Peut-être que demain

Ou bien qu’après-demain…

« Scolaire », avait osé Lemesle, l’auteur aux trois mille chansons, en découvrant ce texte à Punaauia. Il avait raison, et Brel le savait bien lui-même, dont le talent artistique joint au travail artisanal permettrait en l’occurrence d’aboutir à cette formule magique : « Il est vrai que souvent / La mer se désenchante / Je veux dire en cela / Qu’elle chante d’autres chants / Que ceux que la mer chante / Dans les livres d’enfants. »

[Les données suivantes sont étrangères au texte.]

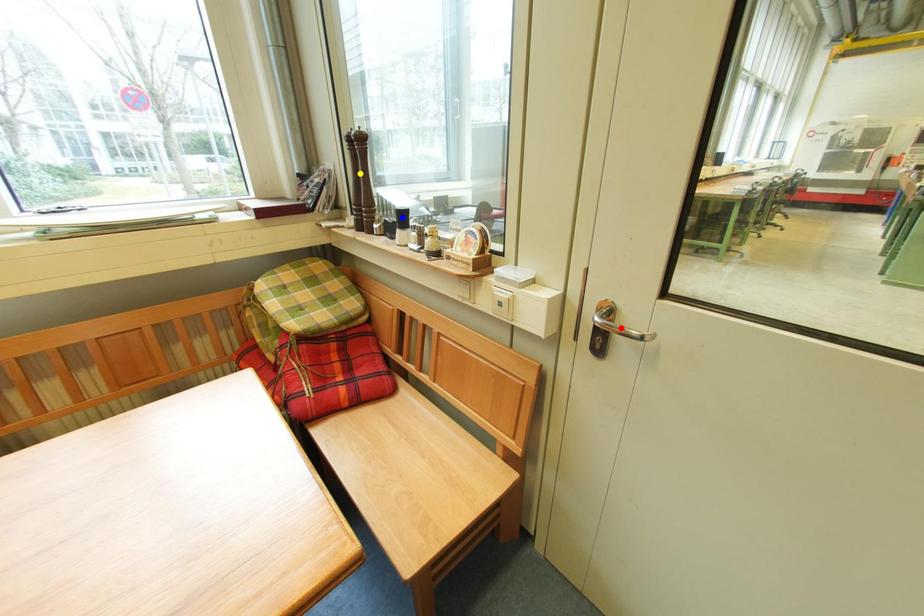 Order these from nearest to farthest:
red point | yellow point | blue point

red point → blue point → yellow point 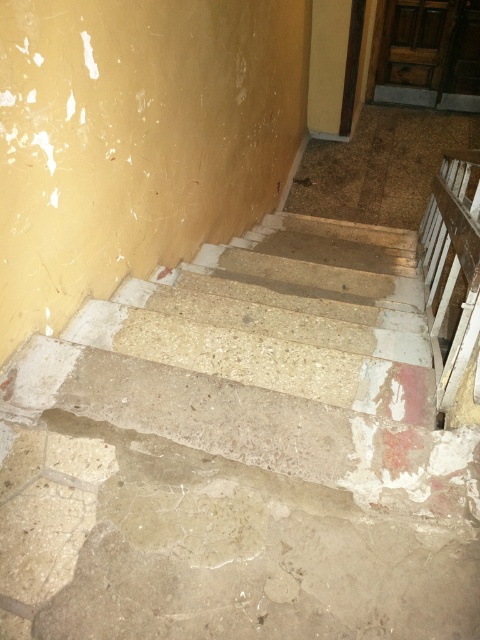 You are standing at the bottom of the worn staircase and want to reach the top. There are two points marked on the steps. One is at point (90, 381) and the other at point (462, 198). Which point should you step on first to start climbing the stairs?

You should step on point (90, 381) first because it is closer to you than point (462, 198), which is further away.

You are a delivery person carrying a large box that is 20 inches wide. You need to walk up the concrete stairs at center while avoiding the white wooden rail at right. Can you safely pass through the space between them?

The distance between the concrete stairs at center and the white wooden rail at right is 20.19 inches. Since your box is 20 inches wide, there is enough space to pass safely with a small margin of 0.19 inches.

You are a delivery person carrying a large box that is 2 meters wide. You need to navigate through the staircase area shown in the image. Can you pass through the space between the concrete stairs at center and the white wooden rail at right? Please explain your reasoning.

The concrete stairs at center might be wider than the white wooden rail at right. However, since the box is 2 meters wide and the exact width of the space between them isn not specified, it is uncertain whether the box will fit. You should measure the space before attempting to pass through. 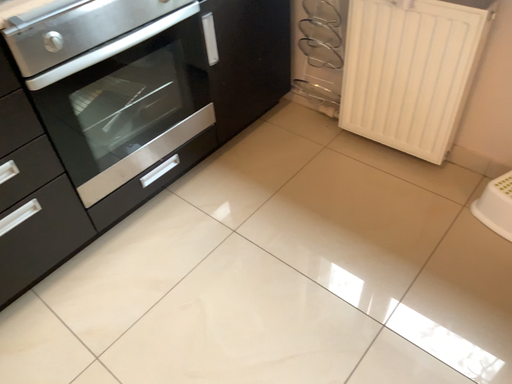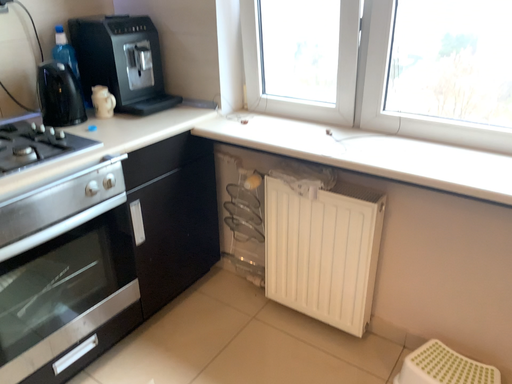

C’est alors qu’intervient, dans la version définitive, le fameux couplet évoquant Aragon, Ferrat et les femmes… Dans cette cassette, reprenant sans doute l’ébauche qu’il avait chantée à Punaauia et que Claude Lemesle, le lendemain matin, s’était autorisé à lire, pas un vers, pas même un mot sur le sujet ! Que s’était dit Lemesle, déjà, à la première écoute du disque ? « Tu aurais mieux fait de fermer ta gueule… » Sans l’ajout dudit couplet, c’est sûr, l’accusation de misogynie portée à l’encontre de notre homme aurait fait long feu. Je m’imagine aussi, en 1980, faisant écouter ce document à Jean Ferrat…

La chute donne lieu à une interversion. À la place du refrain et du dernier quatrain (« Et vous êtes passée / Demoiselle inconnue / À deux doigts d’être nue / Sous le lin qui dansait »), Jacques saute directement à celui-ci dont il bisse aussitôt les deux premiers vers, ainsi complétés : « Et vous êtes passée / Déjà je souriais… » Puis il conclut par le refrain à l’identique… ou presque, puisqu’au premier vers il emploie non pas l’imparfait mais le passé simple : « La ville s’endormit… »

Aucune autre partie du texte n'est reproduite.